И ему вдруг вспомнился Шукшин — не таким, каким он был в последние годы, всегда усталым и немного больным, а совсем молодым, каким запомнил его с первых встреч, еще мальчишкой. Эх, надо бы все записать, чтобы осталось, — возможно, кто-нибудь когда-нибудь прочтет…
Аникей подсел к столу, открыл записную книжку и стал торопливо писать: «Я познакомился с Василием Шукшиным в конце пятидесятых годов, летом, еще будучи мальчишкой, во дворе Одесской киностудии…»
Ему не понравилась такая протокольная сухость, хотелось по-другому, ведь это было не просто знакомство с будущим товарищем и коллегой, а начало всех начал, это, в конце концов, было детство и его голубая колыбель — Одесса.
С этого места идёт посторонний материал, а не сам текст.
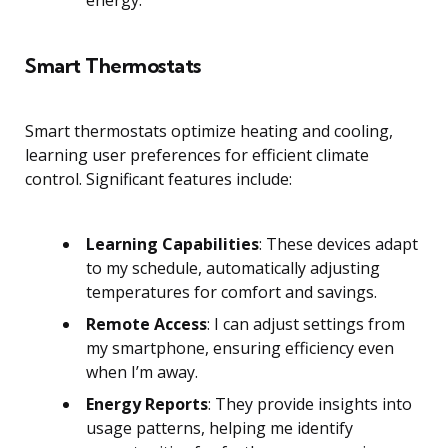
energy.
Smart Thermostats
Smart thermostats optimize heating and cooling,
learning user preferences for efficient climate
control. Significant features include:
Learning Capabilities
: These devices adapt
to my schedule, automatically adjusting
temperatures for comfort and savings.
Remote Access
: I can adjust settings from
my smartphone, ensuring efficiency even
when I’m away.
Energy Reports
: They provide insights into
usage patterns, helping me identify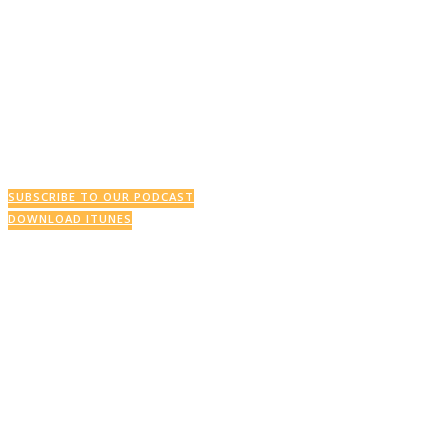
SUBSCRIBE TO OUR PODCAST
DOWNLOAD ITUNES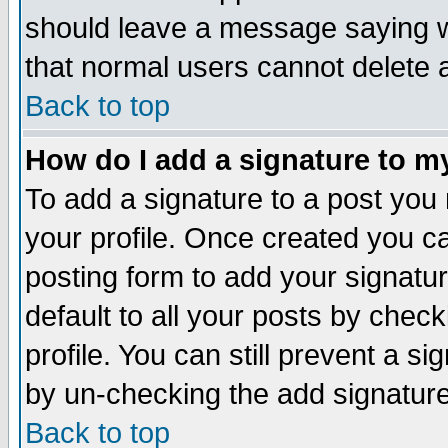
should leave a message saying w
that normal users cannot delete
Back to top
How do I add a signature to m
To add a signature to a post you m
your profile. Once created you 
posting form to add your signatu
default to all your posts by check
profile. You can still prevent a s
by un-checking the add signature
Back to top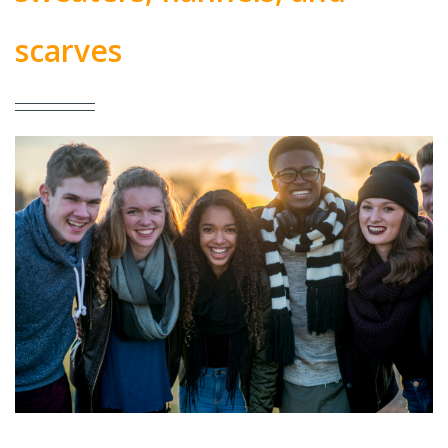
scarves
И Аникею вдруг показалось: это было так давно, что тот худенький белоголовый мальчишка совсем не он, Коберский, а кто-то другой, хотя очень-очень знакомый и чем-то странно похожий на него. Может быть, поэтому он и начал от третьего лица…
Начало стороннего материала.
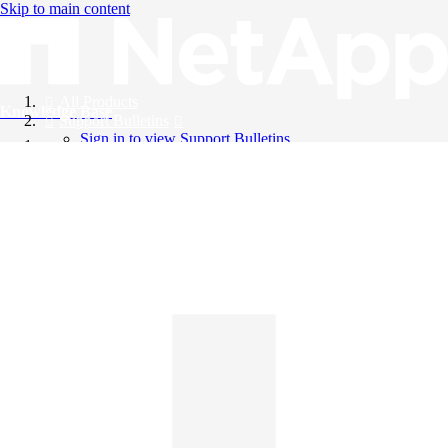
Skip to main content
All Products
Knowledge Base
Support Bulletins
Sign in to view Support Bulletins
Videos
English
English
日本語
中文（简体）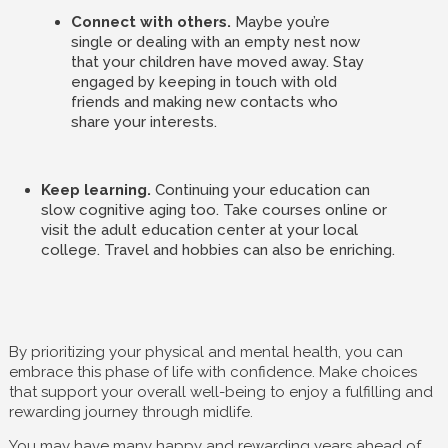
Connect with others.
Maybe you’re
single or dealing with an empty nest now
that your children have moved away. Stay
engaged by keeping in touch with old
friends and making new contacts who
share your interests.
Keep learning.
Continuing your education can
slow cognitive aging too. Take courses online or
visit the adult education center at your local
college. Travel and hobbies can also be enriching.
By prioritizing your physical and mental health, you can
embrace this phase of life with confidence. Make choices
that support your overall well-being to enjoy a fulfilling and
rewarding journey through midlife.
You may have many happy and rewarding years ahead of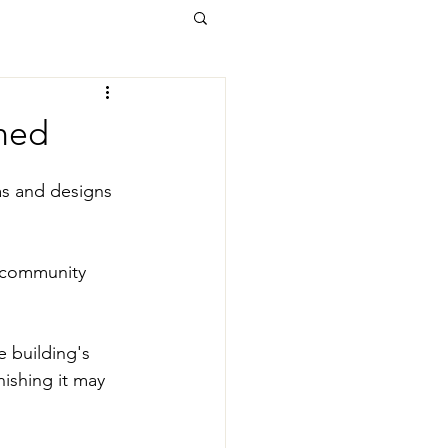
Shed
as and designs 
 community 
 building's 
nishing it may 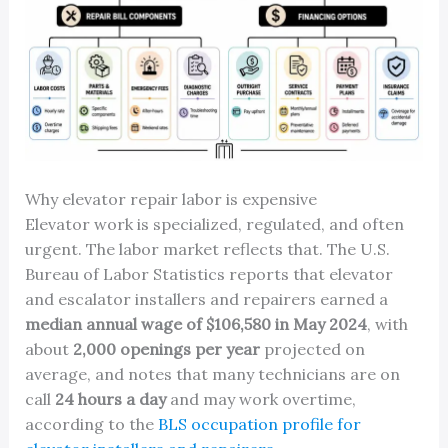
Why elevator repair labor is expensive
Elevator work is specialized, regulated, and often
urgent. The labor market reflects that. The U.S.
Bureau of Labor Statistics reports that elevator
and escalator installers and repairers earned a
median annual wage of $106,580 in May 2024
, with
about
2,000 openings per year
projected on
average, and notes that many technicians are on
call
24 hours a day
and may work overtime,
according to the
BLS occupation profile for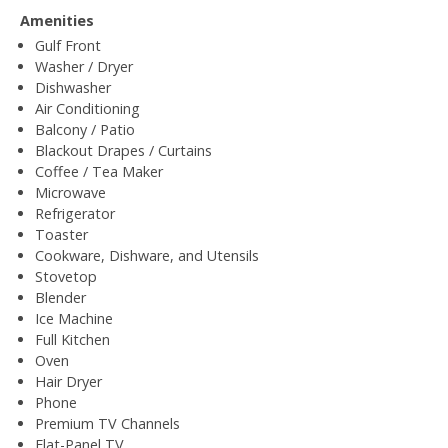
Amenities
Gulf Front
Washer / Dryer
Dishwasher
Air Conditioning
Balcony / Patio
Blackout Drapes / Curtains
Coffee / Tea Maker
Microwave
Refrigerator
Toaster
Cookware, Dishware, and Utensils
Stovetop
Blender
Ice Machine
Full Kitchen
Oven
Hair Dryer
Phone
Premium TV Channels
Flat-Panel TV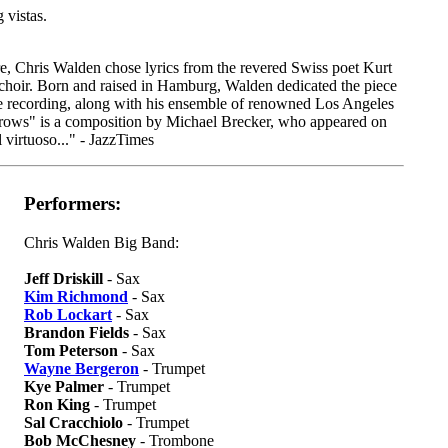
 vistas.
e, Chris Walden chose lyrics from the revered Swiss poet Kurt
choir. Born and raised in Hamburg, Walden dedicated the piece
he recording, along with his ensemble of renowned Los Angeles
Arrows" is a composition by Michael Brecker, who appeared on
 virtuoso..." - JazzTimes
Performers:
Chris Walden Big Band:
Jeff Driskill
- Sax
Kim Richmond
- Sax
Rob Lockart
- Sax
Brandon Fields
- Sax
Tom Peterson
- Sax
Wayne Bergeron
- Trumpet
Kye Palmer
- Trumpet
Ron King
- Trumpet
Sal Cracchiolo
- Trumpet
Bob McChesney
- Trombone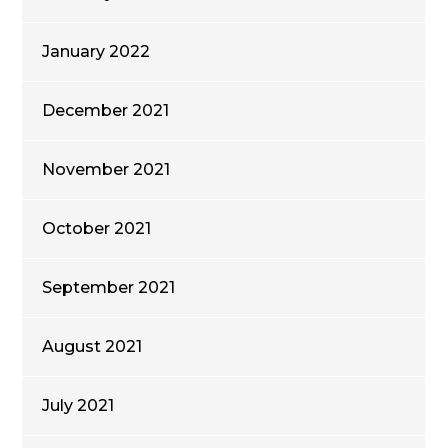
January 2022
December 2021
November 2021
October 2021
September 2021
August 2021
July 2021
«Мальчишка жил неподалеку от киностудии в узком переулке, начинавшемся у Пролетарского бульвара и круто сбегавшем к морю. Дворы переулка в пыльных акациях были обнесены заборами из желтого, пористого, как пчелиные соты, камня, добытого из чрева Одессы — катакомб. Мальчишка, как и все его сверстники-одесситы, больше всего любил море, до неправдоподобия синее в солнечные дни и свинцово-печальное в непогоду. Когда ветер дул с моря, он вместе с крутыми волнами, перевитыми водорослями, прибивал к берегу множество мелких кисельно-скользких медуз, купаться становилось неприятно, и мальчишки устраивали игры или просто лежали на горячей гальке, бродили по опустевшему, словно осенью, пляжу.